Out of sheer curiosity, today I called her to ask a few questions about the place. She said I better ask her husband. So I asked the asking price, which, after that I should have stopped, because the truth is, there is NO WAY I would pay that even if I had it! But I figured I would just ask a few more questions......
after I finished with them, I said, thank you for your time, we just thought we should know a bit more as we enter into prayer about this.

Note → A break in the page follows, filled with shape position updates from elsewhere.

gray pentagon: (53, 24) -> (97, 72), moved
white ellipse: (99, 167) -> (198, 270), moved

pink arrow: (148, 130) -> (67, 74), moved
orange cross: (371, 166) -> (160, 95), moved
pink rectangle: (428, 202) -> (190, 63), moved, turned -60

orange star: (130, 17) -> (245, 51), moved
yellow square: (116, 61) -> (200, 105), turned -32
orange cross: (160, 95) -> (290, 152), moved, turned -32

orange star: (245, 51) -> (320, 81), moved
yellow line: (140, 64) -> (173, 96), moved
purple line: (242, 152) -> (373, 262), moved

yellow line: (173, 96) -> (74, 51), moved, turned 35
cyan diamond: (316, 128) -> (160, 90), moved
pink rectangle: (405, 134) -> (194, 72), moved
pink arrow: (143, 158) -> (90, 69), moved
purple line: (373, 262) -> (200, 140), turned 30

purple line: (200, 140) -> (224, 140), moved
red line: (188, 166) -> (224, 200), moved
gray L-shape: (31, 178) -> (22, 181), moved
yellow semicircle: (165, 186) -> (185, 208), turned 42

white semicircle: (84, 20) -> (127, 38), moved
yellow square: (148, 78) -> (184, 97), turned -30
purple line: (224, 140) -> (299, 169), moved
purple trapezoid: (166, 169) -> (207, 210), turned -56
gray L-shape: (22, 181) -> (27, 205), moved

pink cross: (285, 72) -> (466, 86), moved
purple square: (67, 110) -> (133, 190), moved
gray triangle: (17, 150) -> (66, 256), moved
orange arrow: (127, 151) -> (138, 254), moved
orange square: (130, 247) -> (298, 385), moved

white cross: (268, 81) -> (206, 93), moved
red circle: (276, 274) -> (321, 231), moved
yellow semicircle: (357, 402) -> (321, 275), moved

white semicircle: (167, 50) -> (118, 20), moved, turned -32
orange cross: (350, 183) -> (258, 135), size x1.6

Wouldn't it just have been great if that is all that was said? Wait, it gets really interesting from here on out:
He said, "well, I have something to say to you. I won't even consider selling it to you with how obese you are. If you can lose about a hundred pounds, I might consider it. But I just can't sell it to someone who is as obese as you are. Now, I am sorry if that hurts your feelings, but I just have to be honest with you."

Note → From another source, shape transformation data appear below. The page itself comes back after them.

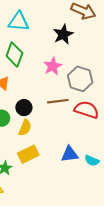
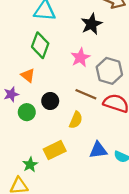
brown line: (58, 101) -> (86, 94), turned 30
yellow semicircle: (25, 128) -> (76, 120), moved

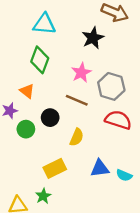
brown line: (86, 94) -> (77, 100), moved
green star: (30, 165) -> (43, 196), moved

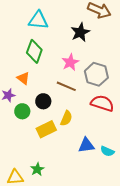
yellow rectangle: (55, 168) -> (46, 129), moved

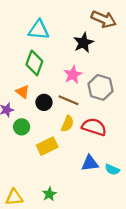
black circle: (43, 101) -> (44, 102), moved
red semicircle: (102, 103) -> (94, 127), moved
yellow semicircle: (66, 118) -> (67, 124), moved
green star: (37, 169) -> (49, 194), moved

I think I have a pretty grown up beef with these comments. I understand that he thinks his farm is a lot of work. And I also understand that it is not good to be extremely overweight. It is hard on your body and it does make life more difficult. But, I believe that I am a very hard worker. There are many days each week when I do not even sit down. I am baking, cooking, cleaning, and waiting on customers for the entire time we are open at the shop, sometimes up to 10.5 hours. Now, every day is not like that, but some are and I think that is hard work. I am tired at the end of the day. I don't even get paid for what I do. If I am blessed enough to have kind customers give me tips, they go in my gas tank. I know that it will be easier as I continue to lose weight. But I have to keep taking it slow, or I will just do what I have done my entire life, and that is put it back on and then some. Weight issues are not always about deeper issues............I have worked though a lot of my deeper issues, now it is time to make good choices. I don't eat for comfort anymore. That is a huge thing! I just need to make good choices when it is time for a meal. We have been working on that. It is working. I have gone down one size in my jeans in the last month just from the changes we are making. I think that is great! I am going to keep going. But am I going to do it because of what he said? No. I am going to continue on and hope and pray that all discrimination will end someday.

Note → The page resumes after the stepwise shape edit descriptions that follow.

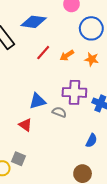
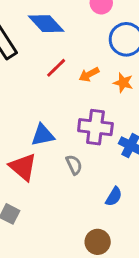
blue diamond: (34, 22) -> (46, 24), turned 35
gray semicircle: (59, 112) -> (74, 165), moved, turned 40
red triangle: (25, 125) -> (23, 167), size x1.5

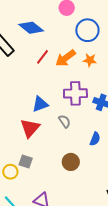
orange arrow: (89, 74) -> (66, 58), size x1.5
red triangle: (23, 167) -> (30, 128), turned 40
brown circle: (98, 242) -> (71, 162), moved

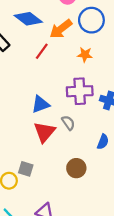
orange arrow: (66, 58) -> (61, 29), moved
orange star: (90, 60) -> (85, 55), moved
red triangle: (30, 128) -> (44, 132), moved

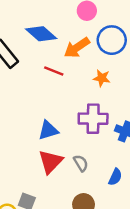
red line: (42, 51) -> (54, 71), turned 72
gray semicircle: (68, 123) -> (81, 163), moved

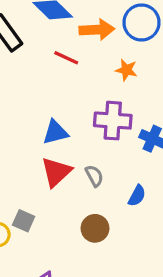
orange arrow: (77, 48) -> (97, 30), turned -152

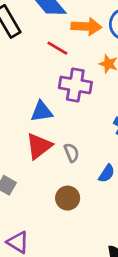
purple cross: (113, 121) -> (75, 85), moved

I sure am glad that God doesn't look at us the way the farmer guy does. I am glad that he sees our hearts. That he knows our thoughts. That he loves us anyway:)
and...........
I hope the farmer watches who he say this to, so he doesn't have a lawsuit on his hands.
Randominity
So, 2 weeks ago we had "church" at the coffeehouse with my dad, step mom, brother, and the twins, this is what we discussed:
Maddy shared and talked about what Jesus looks like. (1peter1:8)
Haylee talked about how important we are to God and that he wants us to take care of what he has made.
Then we all said one thing that we thought we could do to help:
1. Be less selfish
2. Love your neighbor
3. Meet practical needs
4. Spread the word
5. Feed the poor
6. Pick up litter and Recycle
7. Give
8. Be wise with your money
9. Count your blessings
I think this is amazing. This is the church (us, as believers, in action).
John 16:31-33 says
"Jesus answered them, "Do you finally believe? In fact, you're about to make a run for it--saving your own skins and abandoning me. But I'm not abandoned. The Father is with me. I've told you this so that trusting me, you will be unshakable and assured, deeply at peace. In this godless world you will continue to experience difficulties. But take heart! I've conquered the world!"
Monday, December 28, 2009
Rest
Sunday, December 27, 2009
It was a Merry Christmas:)
All in all, it was wonderful. We ended up staying at my mom's for 3 nights. We drove a bit, ate a bit, saw a lot of family, talked a lot, watched too many episodes of What Not to Wear, and got to encourage one another. Back to the real world tomorrow though. Back to making lattes, soup and scones. I hope you are all well.
Tuesday, December 22, 2009
Email and noisy neighbors
The store next to us is doing construction. They have been for quite some time now. Anyway today, they were going through the ceiling to put in a vent system. Yeah. the ceiling. It all seemed so unreal, the whole place was shaking and the pictures on the wall were almost falling off. And then, okay, I am going to stop the rant on this one. It is over. No need to beat that dead horse.
Hope you have a great Tuesday.
Jenny, Stefano will be here soon. Don't worry.